Arbitration has been a hot-button issue during the current administration. When President Trump took office back in 2017, there were strict rules set in place by President Obama that prevented nursing homes who used pre-admission arbitration contracts from receiving federal funds. The effect of this rule was to all but eliminate pre-admission arbitration contracts in Maryland nursing homes, as many received these types of funds.
Earlier this year, however, the administration was successful in amending the old rules to allow for nursing homes to include binding arbitration clauses in their pre-admission paperwork. Under the new regulations, nursing homes could use arbitration clauses as long as 1.) it is clear that the resident knew what they were signing, 2.) the document does not discourage residents from reporting non-compliance, and 3.) the arbitrator named in the agreement is neutral and mutually convenient. Nursing homes also had to allow residents a 30-day rescission period in which they could change their minds. While there were some protections for Maryland nursing home residents, most industry experts believe that this was a significant step backward.
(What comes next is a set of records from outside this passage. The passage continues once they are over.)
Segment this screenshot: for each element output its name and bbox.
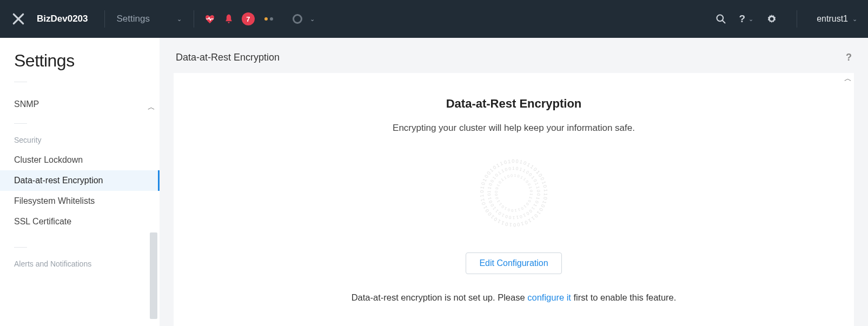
topbar: BizDev0203 Settings ⌄ 7 ⌄ ? ⌄	[0, 0, 868, 38]
content-header-title: Data-at-Rest Encryption	[176, 52, 280, 63]
app-logo-icon[interactable]	[11, 11, 26, 26]
help-icon[interactable]: ?	[846, 52, 852, 63]
content-area: Data-at-Rest Encryption ? ︿ Data-at-Rest…	[160, 38, 868, 326]
task-circle-icon[interactable]	[293, 14, 302, 24]
topbar-divider	[104, 10, 105, 28]
bell-icon[interactable]	[223, 14, 234, 24]
gear-icon[interactable]	[766, 14, 777, 24]
topbar-divider	[194, 10, 194, 28]
chevron-down-icon[interactable]: ⌄	[310, 16, 315, 23]
health-icon[interactable]	[204, 14, 216, 24]
chevron-down-icon: ⌄	[852, 16, 857, 23]
sidebar-scrollbar[interactable]	[150, 232, 157, 319]
main-panel: ︿ Data-at-Rest Encryption Encrypting you…	[174, 73, 854, 326]
cluster-name[interactable]: BizDev0203	[37, 14, 88, 24]
topbar-status-icons: 7 ⌄	[204, 12, 315, 25]
panel-scroll-up-icon[interactable]: ︿	[844, 74, 852, 84]
sidebar-divider	[14, 123, 27, 124]
notification-badge[interactable]: 7	[242, 12, 255, 25]
sidebar-item-cluster-lockdown[interactable]: Cluster Lockdown	[14, 150, 160, 170]
edit-configuration-button[interactable]: Edit Configuration	[466, 252, 561, 274]
content-header: Data-at-Rest Encryption ?	[160, 38, 868, 73]
user-menu[interactable]: entrust1 ⌄	[817, 14, 857, 24]
sidebar-title: Settings	[14, 51, 160, 71]
sidebar-item-data-at-rest[interactable]: Data-at-rest Encryption	[0, 170, 160, 191]
sidebar-item-filesystem-whitelists[interactable]: Filesystem Whitelists	[14, 191, 160, 211]
chevron-down-icon: ⌄	[177, 16, 182, 23]
status-prefix: Data-at-rest encryption is not set up. P…	[352, 292, 528, 302]
sidebar: Settings ︿ SNMP Security Cluster Lockdow…	[0, 38, 160, 326]
search-icon[interactable]	[715, 14, 726, 24]
nav-dropdown-label: Settings	[117, 14, 150, 24]
encryption-ring-icon: 0101001011010010110100101101001011010010…	[476, 155, 552, 231]
sidebar-divider	[14, 82, 27, 82]
status-dots	[264, 17, 273, 21]
user-label: entrust1	[817, 14, 848, 24]
status-message: Data-at-rest encryption is not set up. P…	[352, 292, 677, 303]
sidebar-scroll-up-icon[interactable]: ︿	[148, 103, 155, 112]
help-icon: ?	[739, 13, 746, 25]
svg-line-1	[722, 21, 725, 23]
sidebar-item-ssl-certificate[interactable]: SSL Certificate	[14, 211, 160, 232]
configure-link[interactable]: configure it	[527, 292, 571, 302]
sidebar-item-snmp[interactable]: SNMP	[14, 94, 160, 115]
sidebar-section-security: Security	[14, 136, 160, 144]
topbar-right: ? ⌄ entrust1 ⌄	[715, 10, 857, 28]
main-layout: Settings ︿ SNMP Security Cluster Lockdow…	[0, 38, 868, 326]
panel-title: Data-at-Rest Encryption	[446, 97, 582, 111]
sidebar-divider	[14, 247, 27, 248]
sidebar-section-alerts: Alerts and Notifications	[14, 260, 160, 268]
help-dropdown[interactable]: ? ⌄	[739, 13, 754, 25]
status-dot-warning-icon	[264, 17, 268, 21]
status-suffix: first to enable this feature.	[571, 292, 676, 302]
nav-dropdown[interactable]: Settings ⌄	[111, 14, 187, 24]
panel-subtitle: Encrypting your cluster will help keep y…	[393, 123, 635, 134]
chevron-down-icon: ⌄	[748, 16, 753, 23]
topbar-divider	[797, 10, 797, 28]
status-dot-idle-icon	[270, 17, 273, 21]
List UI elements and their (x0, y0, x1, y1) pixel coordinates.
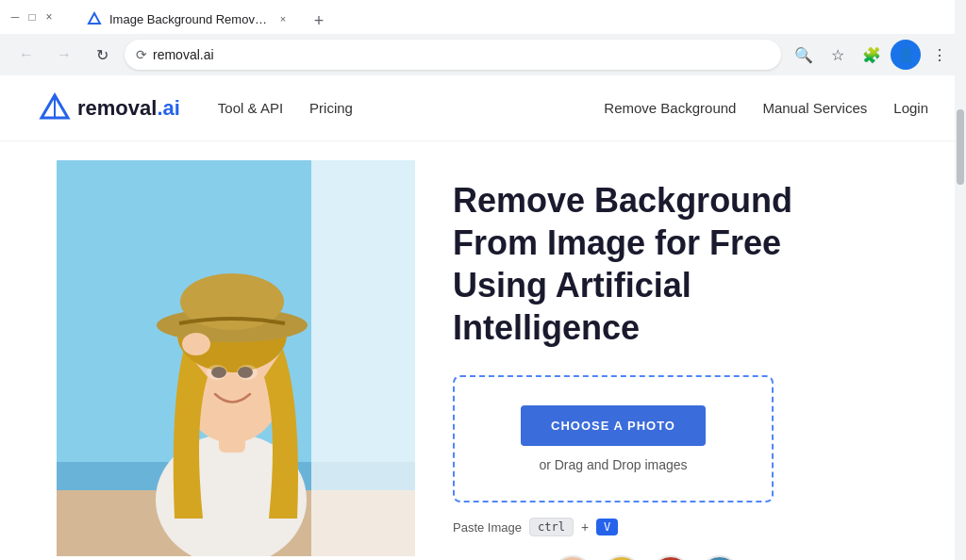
svg-rect-17 (311, 160, 415, 556)
right-nav: Remove Background Manual Services Login (604, 100, 928, 116)
tab-bar: Image Background Remover | R... × + (68, 0, 340, 34)
drag-drop-text: or Drag and Drop images (474, 457, 753, 472)
sample-image-1[interactable] (552, 555, 593, 560)
site-logo[interactable]: removal.ai (38, 91, 180, 125)
nav-actions: 🔍 ☆ 🧩 👤 ⋮ (789, 40, 955, 70)
close-button[interactable]: × (42, 9, 57, 25)
sample-thumbs (552, 555, 741, 560)
logo-icon (38, 91, 72, 125)
tab-close-button[interactable]: × (275, 11, 291, 26)
bookmark-button[interactable]: ☆ (823, 40, 853, 70)
address-bar[interactable]: ⟳ removal.ai (125, 40, 781, 70)
remove-background-link[interactable]: Remove Background (604, 100, 736, 116)
paste-label: Paste Image (453, 520, 522, 535)
v-badge: V (596, 519, 618, 535)
nav-bar: ← → ↻ ⟳ removal.ai 🔍 ☆ 🧩 👤 ⋮ (0, 34, 966, 75)
hero-photo (57, 160, 415, 556)
scrollbar[interactable] (955, 0, 966, 560)
reload-button[interactable]: ↻ (87, 40, 117, 70)
active-tab[interactable]: Image Background Remover | R... × (75, 4, 302, 34)
website-content: removal.ai Tool & API Pricing Remove Bac… (0, 75, 966, 560)
pricing-link[interactable]: Pricing (309, 100, 353, 116)
tool-api-link[interactable]: Tool & API (218, 100, 283, 116)
hero-section: Remove Background From Image for Free Us… (0, 141, 966, 560)
tab-title: Image Background Remover | R... (109, 12, 268, 26)
hero-image (57, 160, 415, 556)
menu-button[interactable]: ⋮ (924, 40, 955, 70)
sample-image-4[interactable] (699, 555, 741, 560)
main-nav: Tool & API Pricing (218, 100, 604, 116)
ctrl-badge: ctrl (529, 518, 574, 536)
maximize-button[interactable]: □ (25, 9, 40, 25)
new-tab-button[interactable]: + (306, 8, 332, 34)
login-link[interactable]: Login (893, 100, 928, 116)
svg-marker-0 (89, 13, 100, 24)
hero-image-wrapper (0, 160, 434, 556)
address-text: removal.ai (153, 47, 770, 62)
minimize-button[interactable]: ─ (8, 9, 23, 25)
logo-text: removal.ai (77, 96, 180, 121)
svg-point-15 (237, 365, 258, 380)
browser-chrome: ─ □ × Image Background Remover | R... × … (0, 0, 966, 75)
profile-button[interactable]: 👤 (891, 40, 921, 70)
svg-point-14 (207, 365, 227, 380)
samples-row: No image? Try one of these (453, 555, 928, 560)
profile-icon: 👤 (898, 47, 914, 62)
paste-row: Paste Image ctrl + V (453, 518, 928, 536)
hero-content: Remove Background From Image for Free Us… (434, 160, 928, 560)
choose-photo-button[interactable]: CHOOSE A PHOTO (521, 405, 706, 446)
site-header: removal.ai Tool & API Pricing Remove Bac… (0, 75, 966, 141)
forward-button[interactable]: → (49, 40, 79, 70)
secure-icon: ⟳ (136, 47, 147, 62)
search-button[interactable]: 🔍 (789, 40, 819, 70)
title-bar: ─ □ × Image Background Remover | R... × … (0, 0, 966, 34)
back-button[interactable]: ← (11, 40, 42, 70)
sample-image-2[interactable] (601, 555, 642, 560)
plus-icon: + (581, 519, 589, 535)
manual-services-link[interactable]: Manual Services (762, 100, 867, 116)
hero-title: Remove Background From Image for Free Us… (453, 179, 811, 349)
upload-box[interactable]: CHOOSE A PHOTO or Drag and Drop images (453, 375, 774, 502)
scrollbar-thumb[interactable] (957, 109, 964, 185)
svg-point-16 (182, 333, 210, 355)
window-controls: ─ □ × (8, 9, 57, 25)
extensions-button[interactable]: 🧩 (857, 40, 887, 70)
tab-favicon-icon (87, 11, 102, 26)
sample-image-3[interactable] (650, 555, 691, 560)
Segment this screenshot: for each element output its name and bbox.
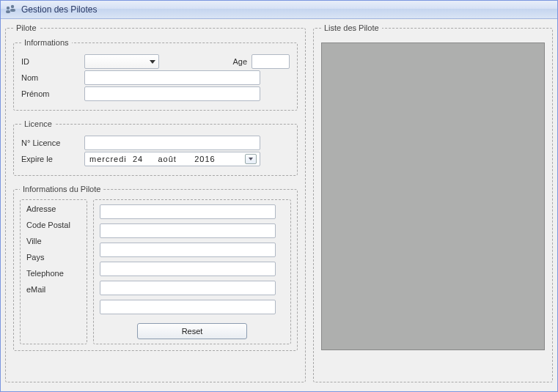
id-combobox[interactable] xyxy=(84,54,159,69)
left-panel: Pilote Informations ID Age xyxy=(5,23,306,387)
age-label: Age xyxy=(225,57,247,66)
calendar-dropdown-icon[interactable] xyxy=(245,154,257,164)
age-input[interactable] xyxy=(252,54,290,69)
prenom-input[interactable] xyxy=(84,86,260,101)
informations-legend: Informations xyxy=(21,38,72,47)
svg-rect-3 xyxy=(10,9,15,12)
content-area: Pilote Informations ID Age xyxy=(1,19,557,391)
ville-label: Ville xyxy=(26,237,81,245)
pilote-list[interactable] xyxy=(321,42,545,350)
right-panel: Liste des Pilote xyxy=(313,23,553,387)
tel-label: Telephone xyxy=(26,269,81,278)
expire-date-text: mercredi 24 août 2016 xyxy=(89,155,216,163)
licence-num-label: N° Licence xyxy=(21,138,80,147)
expire-label: Expire le xyxy=(21,155,80,163)
liste-group: Liste des Pilote xyxy=(313,23,553,382)
svg-point-1 xyxy=(11,5,14,8)
informations-group: Informations ID Age Nom xyxy=(13,38,298,111)
nom-input[interactable] xyxy=(84,70,260,85)
svg-rect-2 xyxy=(6,10,10,13)
app-icon xyxy=(5,4,17,15)
adresse-label: Adresse xyxy=(26,204,81,213)
titlebar: Gestion des Pilotes xyxy=(1,1,557,19)
chevron-down-icon xyxy=(150,60,155,64)
pilote-legend: Pilote xyxy=(13,23,40,32)
window: Gestion des Pilotes Pilote Informations … xyxy=(0,0,558,392)
licence-legend: Licence xyxy=(21,119,55,128)
pays-label: Pays xyxy=(26,253,81,262)
id-label: ID xyxy=(21,57,80,66)
details-label-column: Adresse Code Postal Ville Pays Telephone… xyxy=(20,199,87,344)
liste-legend: Liste des Pilote xyxy=(321,23,382,32)
cp-input[interactable] xyxy=(100,223,276,238)
pays-input[interactable] xyxy=(100,262,276,276)
expire-datepicker[interactable]: mercredi 24 août 2016 xyxy=(84,152,260,166)
adresse-input[interactable] xyxy=(100,204,276,219)
pilote-group: Pilote Informations ID Age xyxy=(5,23,306,382)
details-field-column: Reset xyxy=(93,199,291,344)
tel-input[interactable] xyxy=(100,281,276,295)
email-label: eMail xyxy=(26,285,81,294)
email-input[interactable] xyxy=(100,300,276,314)
prenom-label: Prénom xyxy=(21,89,80,98)
licence-group: Licence N° Licence Expire le mercredi 24… xyxy=(13,119,298,176)
cp-label: Code Postal xyxy=(26,221,81,229)
licence-num-input[interactable] xyxy=(84,136,260,150)
ville-input[interactable] xyxy=(100,243,276,257)
window-title: Gestion des Pilotes xyxy=(21,4,97,15)
reset-button[interactable]: Reset xyxy=(137,323,247,339)
details-group: Informations du Pilote Adresse Code Post… xyxy=(13,185,298,351)
svg-point-0 xyxy=(7,7,10,10)
nom-label: Nom xyxy=(21,73,80,82)
details-legend: Informations du Pilote xyxy=(20,185,103,193)
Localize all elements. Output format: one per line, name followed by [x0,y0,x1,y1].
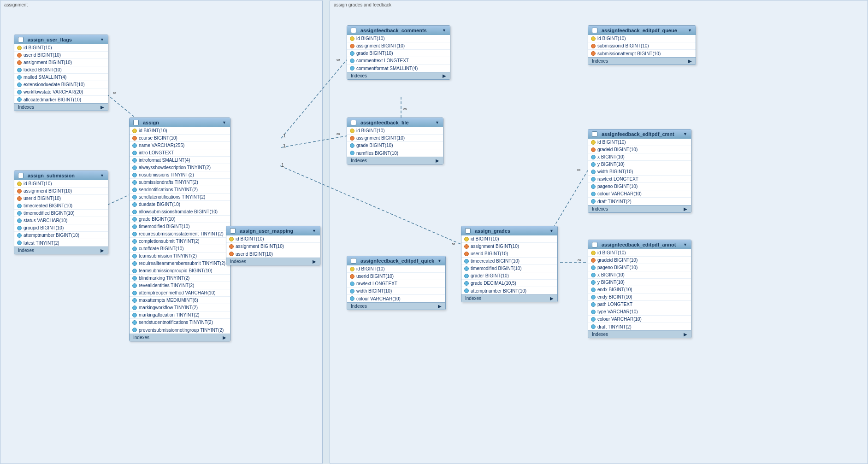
table-row: name VARCHAR(255) [130,142,230,149]
table-row: assignment BIGINT(10) [14,59,108,66]
table-row: grader BIGINT(10) [461,272,557,280]
table-header-assign-user-mapping[interactable]: assign_user_mapping ▼ [226,226,320,235]
table-row: colour VARCHAR(10) [588,316,691,323]
table-row: markingworkflow TINYINT(2) [130,304,230,311]
table-row: allowsubmissionsfromdate BIGINT(10) [130,208,230,216]
table-title: assignfeedback_editpdf_cmnt [602,131,674,137]
table-footer[interactable]: Indexes ▶ [14,247,108,254]
table-row: preventsubmissionnotingroup TINYINT(2) [130,326,230,334]
idx-icon [17,218,22,223]
table-row: teamsubmission TINYINT(2) [130,253,230,260]
table-footer[interactable]: Indexes ▶ [588,330,691,338]
table-assignfeedback-editpdf-cmnt[interactable]: assignfeedback_editpdf_cmnt ▼ id BIGINT(… [588,129,691,213]
chevron-right-icon: ▶ [684,332,687,337]
footer-label: Indexes [18,248,34,253]
table-row: userid BIGINT(10) [347,273,445,280]
chevron-right-icon: ▶ [100,248,104,253]
table-assignfeedback-comments[interactable]: assignfeedback_comments ▼ id BIGINT(10) … [347,25,450,80]
table-footer[interactable]: Indexes ▶ [226,258,320,265]
table-footer[interactable]: Indexes ▶ [461,294,557,302]
idx-icon [464,288,469,293]
footer-label: Indexes [230,259,246,264]
idx-icon [350,143,354,148]
idx-icon [17,233,22,238]
table-footer[interactable]: Indexes ▶ [588,205,691,212]
idx-icon [132,254,137,258]
table-row: assignment BIGINT(10) [461,243,557,250]
table-assignfeedback-file[interactable]: assignfeedback_file ▼ id BIGINT(10) assi… [347,117,443,164]
table-header-assignfeedback-editpdf-cmnt[interactable]: assignfeedback_editpdf_cmnt ▼ [588,129,691,139]
table-header-assign-grades[interactable]: assign_grades ▼ [461,226,557,235]
idx-icon [350,66,354,70]
table-assign-submission[interactable]: assign_submission ▼ id BIGINT(10) assign… [14,170,108,254]
table-row: intro LONGTEXT [130,149,230,157]
table-body: id BIGINT(10) assignment BIGINT(10) user… [14,180,108,247]
idx-icon [17,75,22,80]
table-assignfeedback-editpdf-annot[interactable]: assignfeedback_editpdf_annot ▼ id BIGINT… [588,240,691,338]
table-header-assign-user-flags[interactable]: assign_user_flags ▼ [14,35,108,44]
table-row: attemptnumber BIGINT(10) [14,232,108,239]
table-header-assignfeedback-comments[interactable]: assignfeedback_comments ▼ [347,26,450,35]
table-body: id BIGINT(10) userid BIGINT(10) rawtext … [347,265,445,302]
table-row: introformat SMALLINT(4) [130,157,230,164]
table-body: id BIGINT(10) gradeid BIGINT(10) pageno … [588,249,691,330]
idx-icon [132,151,137,155]
table-title: assignfeedback_comments [360,28,427,33]
table-row: timemodified BIGINT(10) [14,210,108,217]
key-icon [350,129,354,133]
table-row: rawtext LONGTEXT [588,176,691,183]
idx-icon [132,158,137,163]
table-title: assignfeedback_editpdf_queue [602,28,677,33]
table-assignfeedback-editpdf-quick[interactable]: assignfeedback_editpdf_quick ▼ id BIGINT… [347,256,446,310]
idx-icon [591,302,596,307]
table-row: id BIGINT(10) [347,265,445,273]
table-row: pageno BIGINT(10) [588,264,691,271]
table-footer[interactable]: Indexes ▶ [14,103,108,111]
table-assign-user-mapping[interactable]: assign_user_mapping ▼ id BIGINT(10) assi… [226,226,320,265]
fk-icon [229,252,234,256]
table-footer[interactable]: Indexes ▶ [347,302,445,310]
table-footer[interactable]: Indexes ▶ [347,157,443,164]
idx-icon [350,151,354,155]
table-row: attemptnumber BIGINT(10) [461,287,557,294]
footer-label: Indexes [18,105,34,110]
idx-icon [17,90,22,94]
table-row: nosubmissions TINYINT(2) [130,171,230,179]
table-body: id BIGINT(10) assignment BIGINT(10) user… [461,235,557,294]
key-icon [591,251,596,255]
table-assign-user-flags[interactable]: assign_user_flags ▼ id BIGINT(10) userid… [14,35,108,111]
table-header-assignfeedback-file[interactable]: assignfeedback_file ▼ [347,118,443,127]
fk-icon [17,60,22,65]
table-assign-grades[interactable]: assign_grades ▼ id BIGINT(10) assignment… [461,226,558,302]
table-title: assign_user_flags [28,37,72,42]
table-footer[interactable]: Indexes ▶ [588,57,696,65]
footer-label: Indexes [351,73,367,78]
idx-icon [350,51,354,56]
table-body: id BIGINT(10) assignment BIGINT(10) grad… [347,35,450,72]
table-icon [351,28,356,33]
table-header-assignfeedback-editpdf-annot[interactable]: assignfeedback_editpdf_annot ▼ [588,240,691,249]
table-row: userid BIGINT(10) [461,250,557,258]
table-row: endy BIGINT(10) [588,294,691,301]
table-header-assignfeedback-editpdf-queue[interactable]: assignfeedback_editpdf_queue ▼ [588,26,696,35]
table-row: id BIGINT(10) [226,235,320,243]
table-assignfeedback-editpdf-queue[interactable]: assignfeedback_editpdf_queue ▼ id BIGINT… [588,25,696,65]
table-assign[interactable]: assign ▼ id BIGINT(10) course BIGINT(10)… [129,117,230,341]
table-icon [18,37,24,42]
fk-icon [591,44,596,48]
idx-icon [591,265,596,270]
idx-icon [591,295,596,300]
table-row: userid BIGINT(10) [14,195,108,202]
idx-icon [132,210,137,214]
table-header-assign[interactable]: assign ▼ [130,118,230,127]
table-footer[interactable]: Indexes ▶ [347,72,450,79]
table-row: duedate BIGINT(10) [130,201,230,208]
table-footer[interactable]: Indexes ▶ [130,334,230,341]
table-header-assign-submission[interactable]: assign_submission ▼ [14,171,108,180]
table-header-assignfeedback-editpdf-quick[interactable]: assignfeedback_editpdf_quick ▼ [347,256,445,265]
idx-icon [591,177,596,182]
table-row: alwaysshowdescription TINYINT(2) [130,164,230,171]
fk-icon [17,196,22,201]
table-row: y BIGINT(10) [588,161,691,168]
key-icon [17,182,22,186]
According to a recent news report, in September, the U.S. House of Representatives passed the Forced Arbitration Injustice Repeal (FAIR) Act (the “Act”) by a vote of 255 – 186. The premise for the Act, as stated by one congressman, is that arbitration clauses have “seeped into just about every nook and cranny of our lives, including cell phone contracts, medical bills, employee handbooks, credit cards, nursing home contracts – you name it. Supporters of the FAIR Act recognize that the deck is “stacked against American consumers” and has been for far too long. One lawmaker described arbitration as, “just another tool for powerful corporate interests to avoid accountability.” The Act prohibits businesses, including nursing homes, from using binding, pre-dispute arbitration agreements. Under the Act, arbitration is allowed; however, the parties must agree after a dispute arises.